4 Using Writer2xhtml and Calc2xhtml
Writer2xhtml is producing standards compliant XHTML files, in particular it can be used to put math on the web using the XHTML + MathML combination. Thus Writer2xhtml can convert into any of these XHTML variants:
-
XHTML 1.0 strict, which follows the guidelines for HTML compatibility, so that the output should be viewable with any browser that supports HTML 4.
-
XHTML 1.1 + MathML 2.0, which currently is viewable with the Mozilla and Amaya browsers only.
-
XHTML 1.1 + MathML 2.0 using XSL transformations from the W3C Math Working Group to make the file viewable also in some browsers that needs a plugin to display MathML, eg. Internet Explorer with MathPlayer plugin.
This is how W3C's Math Working Group recommends to put ”math on the web”.
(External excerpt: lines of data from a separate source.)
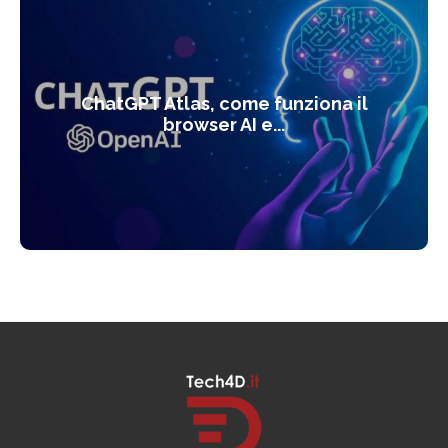
ChatGPT Atlas, come funziona il
browser AI e...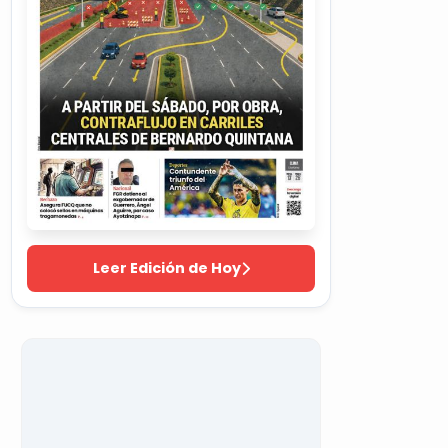
Leer Edición de Hoy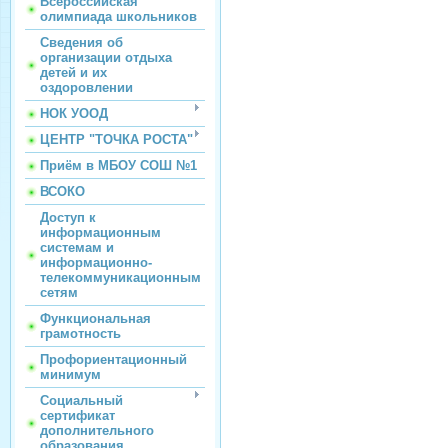
Всероссийская
олимпиада школьников
Сведения об
организации отдыха
детей и их
оздоровлении
НОК УООД
ЦЕНТР "ТОЧКА РОСТА"
Приём в МБОУ СОШ №1
ВСОКО
Доступ к
информационным
системам и
информационно-
телекоммуникационным
сетям
Функциональная
грамотность
Профориентационный
минимум
Социальный
сертификат
дополнительного
образования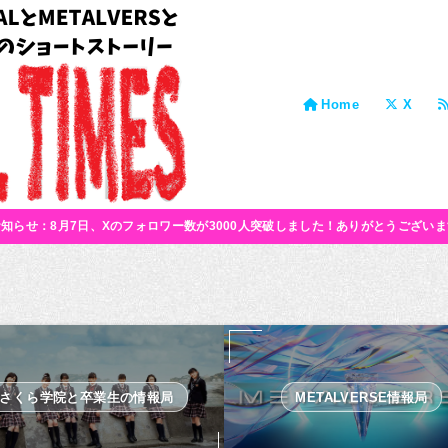
Home
X
お知らせ：8月7日、Xのフォロワー数が3000人突破しました！ありがとうございま
さくら学院と卒業生の情報局
METALVERSE情報局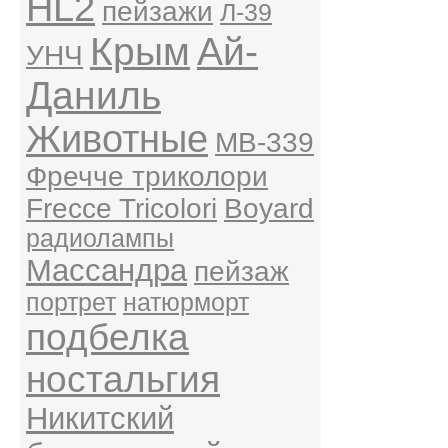
HL2
пейзажи
Л-39
Крым
Ай-
УНЧ
Даниль
Животные
MB-339
Фречче триколори
Frecce Tricolori
Boyard
радиолампы
Массандра
пейзаж
портрет
натюрморт
подбелка
ностальгия
Никитский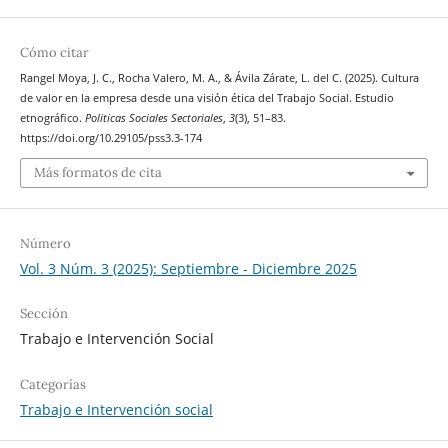
Cómo citar
Rangel Moya, J. C., Rocha Valero, M. A., & Ávila Zárate, L. del C. (2025). Cultura
de valor en la empresa desde una visión ética del Trabajo Social. Estudio
etnográfico.
Politicas Sociales Sectoriales
,
3
(3), 51–83.
https://doi.org/10.29105/pss3.3-174
Más formatos de cita
Número
Vol. 3 Núm. 3 (2025): Septiembre - Diciembre 2025
Sección
Trabajo e Intervención Social
Categorías
Trabajo e Intervención social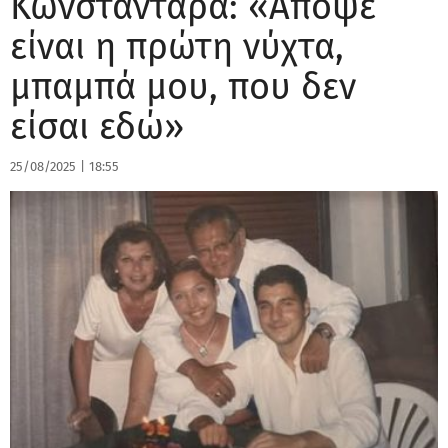
Κωνσταντάρα: «Απόψε
είναι η πρώτη νύχτα,
μπαμπά μου, που δεν
είσαι εδώ»
25/08/2025
|
18:55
Note that the default file extension and the recommended MIME types varies with the output format:
Output format |
Default file extenstion |
MIME type |
XHTML 1.0 |
.html |
text/html |
XHTML 1.1 + MathML 2.0 |
.xhtml |
application/xhtml+xml |
XHTML 1.1 + MathML 2.0 (with xsl transformation) |
.xml |
application/xml |
Writer2xhtml is quite flexible; in particular with respect to the handling of formatting:
-
You can let Writer2xhtml convert the style information in the source document and thus get an xhtml document that has the same general appearance as the original, but with an online look and feel.
-
You can use your own style sheet and let Writer2xhtml convert the content only. You can map styles in OOo to xhtml elements and css classes from your style sheet, see sections 4.3 and 4.4
Calc2xhtml is a companion to Writer2xhtml that produces XHTML 1.0 strict from your Calc documents.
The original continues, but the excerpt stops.